Généralement, lorsque une lampe économisant de l’énergie cesse de fonctionner prématurément, on accuse la lampe elle-même. Mais ce n’est que rarement le cas. La vraie cause ? La conception de la lampe n’était pas adaptée aux chaleurs et aux vibrations constantes générées par la presse en marche.
Obtenir la bonne puissance
L’objectif est simple : obtenir le maximum d’énergie UV possible pour chaque watt consommé. Dans votre environnement de travail, vous avez besoin d’assez d’énergie pour détruire les micro-organismes ou faire sécher l’encre, mais pas assez pour endommager le support sur lequel s’effectue l’impression.
Pour cela, nous utilisons du verre de quartz de haute pureté. Cela permet à la lumière de 253,7 nm de voyager à travers le tube, sans être bloquée dans le verre.
De plus, nous avons abandonné les anciens transformateurs magnétiques. Ces derniers produisent des fluctuations de tension à 50/60 Hz, ce qui entraîne une perte importante d’énergie sous forme de chaleur. En utilisant des ballasts électroniques, les lampes durent plus longtemps et restent plus froides.
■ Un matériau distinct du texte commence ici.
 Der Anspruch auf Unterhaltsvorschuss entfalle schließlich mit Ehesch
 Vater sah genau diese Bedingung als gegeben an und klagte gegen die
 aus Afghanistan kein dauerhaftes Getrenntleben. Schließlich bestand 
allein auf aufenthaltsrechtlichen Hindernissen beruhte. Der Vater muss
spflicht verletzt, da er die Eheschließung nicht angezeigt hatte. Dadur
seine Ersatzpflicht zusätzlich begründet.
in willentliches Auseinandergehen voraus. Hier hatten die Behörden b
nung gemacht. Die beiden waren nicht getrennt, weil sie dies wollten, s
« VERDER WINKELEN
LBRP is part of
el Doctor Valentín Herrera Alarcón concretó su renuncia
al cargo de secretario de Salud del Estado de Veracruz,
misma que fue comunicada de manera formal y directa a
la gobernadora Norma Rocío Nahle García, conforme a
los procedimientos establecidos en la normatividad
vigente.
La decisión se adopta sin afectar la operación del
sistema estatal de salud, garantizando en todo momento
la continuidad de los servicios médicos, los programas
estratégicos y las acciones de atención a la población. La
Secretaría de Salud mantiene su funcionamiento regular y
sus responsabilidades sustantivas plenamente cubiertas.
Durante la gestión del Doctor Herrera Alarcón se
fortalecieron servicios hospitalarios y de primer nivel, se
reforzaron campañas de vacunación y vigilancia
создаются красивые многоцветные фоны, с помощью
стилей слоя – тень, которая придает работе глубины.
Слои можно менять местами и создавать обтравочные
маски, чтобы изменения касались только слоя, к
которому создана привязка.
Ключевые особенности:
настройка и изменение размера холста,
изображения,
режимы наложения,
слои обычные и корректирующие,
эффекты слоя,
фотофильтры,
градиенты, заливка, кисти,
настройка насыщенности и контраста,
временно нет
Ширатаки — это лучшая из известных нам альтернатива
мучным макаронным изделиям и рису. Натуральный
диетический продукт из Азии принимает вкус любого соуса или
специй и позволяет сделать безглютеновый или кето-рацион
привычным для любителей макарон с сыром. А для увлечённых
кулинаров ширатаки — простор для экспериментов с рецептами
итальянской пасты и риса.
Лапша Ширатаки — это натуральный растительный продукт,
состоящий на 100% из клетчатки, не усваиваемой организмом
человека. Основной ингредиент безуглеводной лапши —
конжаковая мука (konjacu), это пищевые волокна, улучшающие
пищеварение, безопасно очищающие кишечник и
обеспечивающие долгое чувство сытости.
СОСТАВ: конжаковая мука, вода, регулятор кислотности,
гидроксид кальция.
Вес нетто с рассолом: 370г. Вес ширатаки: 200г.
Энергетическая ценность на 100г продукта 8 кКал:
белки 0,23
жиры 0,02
Conçues pour les conditions difficiles
Les lampes industrielles doivent résister à de nombreuses contraintes. Elles fonctionnent dans un environnement plein de vibrations et de saleté.
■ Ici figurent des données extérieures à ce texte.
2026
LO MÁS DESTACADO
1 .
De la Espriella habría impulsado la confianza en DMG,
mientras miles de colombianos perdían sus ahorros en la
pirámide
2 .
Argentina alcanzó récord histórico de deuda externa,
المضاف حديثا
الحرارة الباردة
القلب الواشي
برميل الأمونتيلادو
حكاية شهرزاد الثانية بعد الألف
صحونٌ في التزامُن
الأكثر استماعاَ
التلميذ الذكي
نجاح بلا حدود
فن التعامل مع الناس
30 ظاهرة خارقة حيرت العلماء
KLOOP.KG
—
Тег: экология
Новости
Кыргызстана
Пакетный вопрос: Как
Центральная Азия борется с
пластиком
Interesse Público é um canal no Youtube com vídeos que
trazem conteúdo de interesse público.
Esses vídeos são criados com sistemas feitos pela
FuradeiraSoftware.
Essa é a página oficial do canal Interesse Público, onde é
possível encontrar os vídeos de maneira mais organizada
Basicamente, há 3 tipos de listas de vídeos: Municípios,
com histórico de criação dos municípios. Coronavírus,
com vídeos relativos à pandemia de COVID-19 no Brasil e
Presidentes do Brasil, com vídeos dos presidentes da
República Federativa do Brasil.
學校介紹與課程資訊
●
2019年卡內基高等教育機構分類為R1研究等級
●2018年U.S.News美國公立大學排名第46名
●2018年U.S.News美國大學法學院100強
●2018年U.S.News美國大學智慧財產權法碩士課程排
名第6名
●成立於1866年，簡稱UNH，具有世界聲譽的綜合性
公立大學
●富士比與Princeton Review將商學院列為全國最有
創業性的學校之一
Pour faire face à ces conditions, nous utilisons des radiateurs en aluminium renforcé. C’est une solution simple, mais efficace. Si le quartz devient trop chaud, la puissance UV produite diminue. De plus, nous utilisons des connecteurs verrouillables. Car la dernière chose dont vous avez besoin pendant une impression rapide, c’est qu’une lampe se détache et arrête l’ensemble du processus d’impression.
Un conseil concernant l’alimentation électrique : ces lampes ne peuvent pas être connectées directement à n’importe quel circuit. Elles sont très exigeantes en termes de tension. Si la tension varie de plus de 5 %, les lampes s’éteindront bien plus rapidement que prévu.
Les compromis
La haute efficacité va de pair avec un temps de chauffe plus long. Vous ne pouvez pas simplement appuyer sur l’interrupteur et espérer obtenir immédiatement toute la puissance désirée. Il faut donc prendre en compte ce temps de chauffe dans votre planning de production.
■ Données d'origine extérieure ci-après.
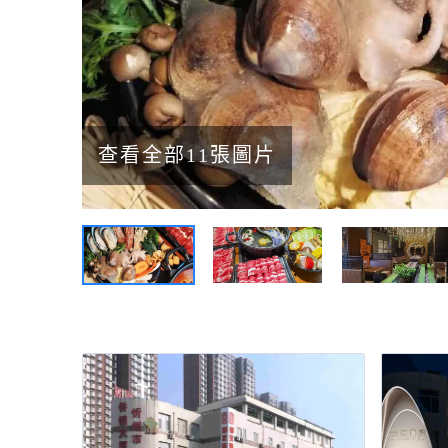
查看全部11張圖片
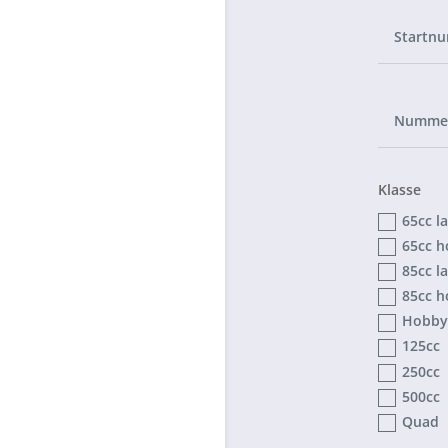
Klasse
65cc l
65cc h
85cc l
85cc h
Hobby
125cc
250cc
500cc
Quad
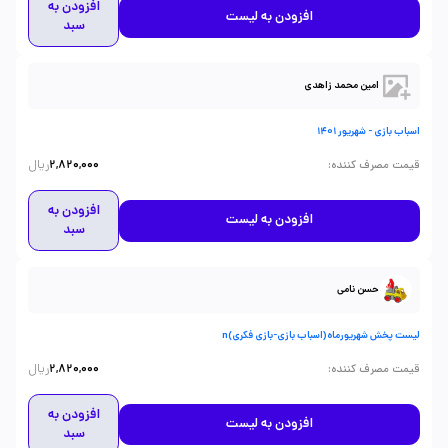
افزودن به
افزودن به لیست
سبد
امین محمد زاهدی
اسباب بازی - شهریور 1401
ریال
:
قیمت مصرف کننده
2,820,000
افزودن به
افزودن به لیست
سبد
حسن نامی
لیست پخش شهریورماه(اسباب بازی-بازی فکری)n
ریال
:
قیمت مصرف کننده
2,820,000
افزودن به
افزودن به لیست
سبد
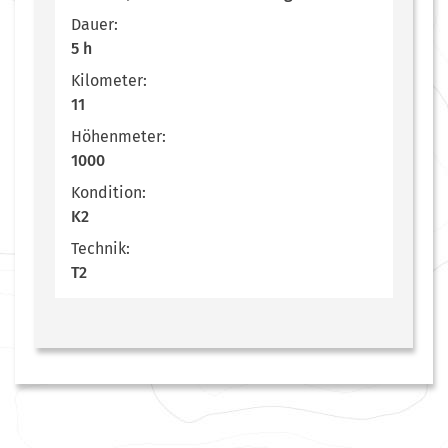
Dauer:
5 h
Kilometer:
11
Höhenmeter:
1000
Kondition:
K2
Technik:
T2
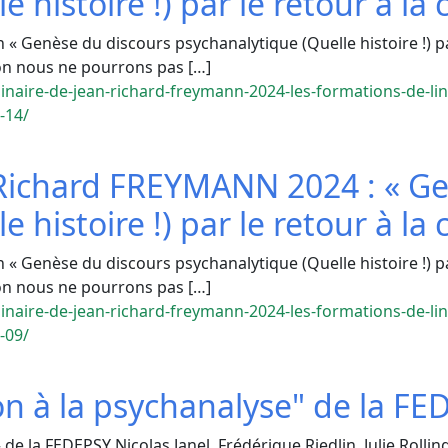
 histoire !) par le retour à la 
 Genèse du discours psychanalytique (Quelle histoire !) par 
ion nous ne pourrons pas […]
inaire-de-jean-richard-freymann-2024-les-formations-de-lin
-14/
-Richard FREYMANN 2024 : « Ge
 histoire !) par le retour à la 
 Genèse du discours psychanalytique (Quelle histoire !) par 
ion nous ne pourrons pas […]
inaire-de-jean-richard-freymann-2024-les-formations-de-lin
-09/
on à la psychanalyse" de la FE
de la FEDEPSY Nicolas Janel, Frédérique Riedlin, Julie Rollin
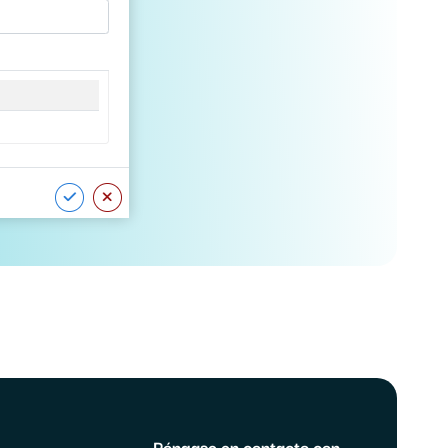
Póngase en contacto con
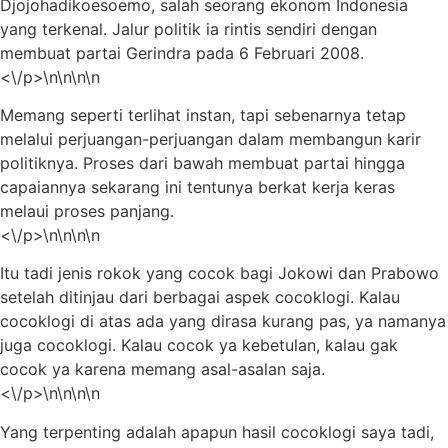
Djojohadikoesoemo, salah seorang ekonom Indonesia
yang terkenal. Jalur politik ia rintis sendiri dengan
membuat partai Gerindra pada 6 Februari 2008.
<\/p>\n\n\n\n
Memang seperti terlihat instan, tapi sebenarnya tetap
melalui perjuangan-perjuangan dalam membangun karir
politiknya. Proses dari bawah membuat partai hingga
capaiannya sekarang ini tentunya berkat kerja keras
melaui proses panjang.
<\/p>\n\n\n\n
Itu tadi jenis rokok yang cocok bagi Jokowi dan Prabowo
setelah ditinjau dari berbagai aspek cocoklogi. Kalau
cocoklogi di atas ada yang dirasa kurang pas, ya namanya
juga cocoklogi. Kalau cocok ya kebetulan, kalau gak
cocok ya karena memang asal-asalan saja.
<\/p>\n\n\n\n
Yang terpenting adalah apapun hasil cocoklogi saya tadi,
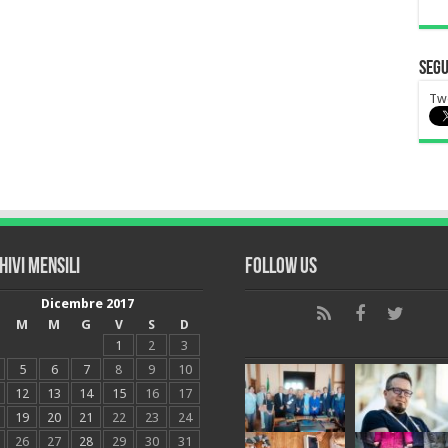
Segu
Tw
hivi mensili
Follow Us
Dicembre 2017
M
M
G
V
S
D
1
2
3
5
6
7
8
9
10
12
13
14
15
16
17
19
20
21
22
23
24
26
27
28
29
30
31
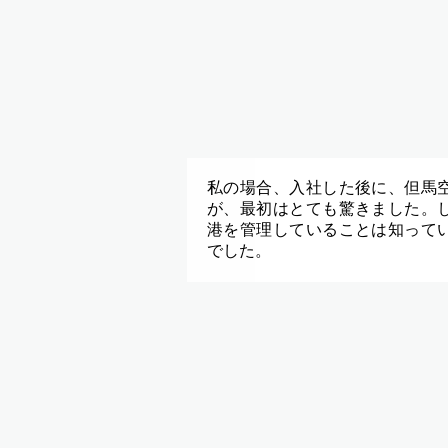
私の場合、入社した後に、但馬
が、最初はとても驚きました。
港を管理していることは知って
でした。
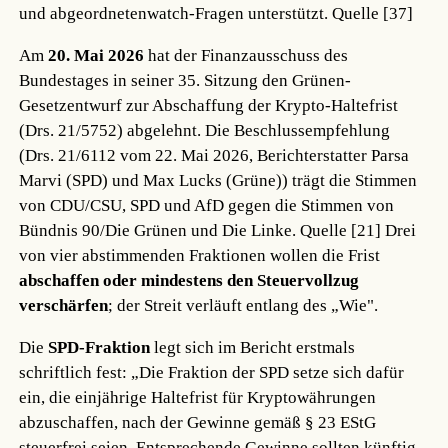
und abgeordnetenwatch-Fragen unterstützt.
Quelle [37]
Am
20. Mai 2026
hat der Finanzausschuss des
Bundestages in seiner 35. Sitzung den Grünen-
Gesetzentwurf zur Abschaffung der Krypto-Haltefrist
(Drs. 21/5752) abgelehnt. Die Beschlussempfehlung
(Drs. 21/6112 vom 22. Mai 2026, Berichterstatter Parsa
Marvi (SPD) und Max Lucks (Grüne)) trägt die Stimmen
von CDU/CSU, SPD und AfD gegen die Stimmen von
Bündnis 90/Die Grünen und Die Linke.
Quelle [21]
Drei
von vier abstimmenden Fraktionen wollen die Frist
abschaffen oder mindestens den Steuervollzug
verschärfen
; der Streit verläuft entlang des „Wie".
Die
SPD-Fraktion
legt sich im Bericht erstmals
schriftlich fest: „Die Fraktion der SPD setze sich dafür
ein, die einjährige Haltefrist für Kryptowährungen
abzuschaffen, nach der Gewinne gemäß § 23 EStG
steuerfrei seien. Entsprechende Gewinne sollten künftig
Et bien que ces modèles permettent d’économiser beaucoup d’argent sur la facture d’électricité, leurs drivers électroniques ont un point faible : la poussière. Ils détestent la poussière. Assurez-vous que vos boîtiers soient hermétiquement fermés, ou prenez l’habitude de nettoyer les lampes une fois par semaine. Cela ne prend que deux minutes, mais cela évite des pannes totales au milieu d’un travail important.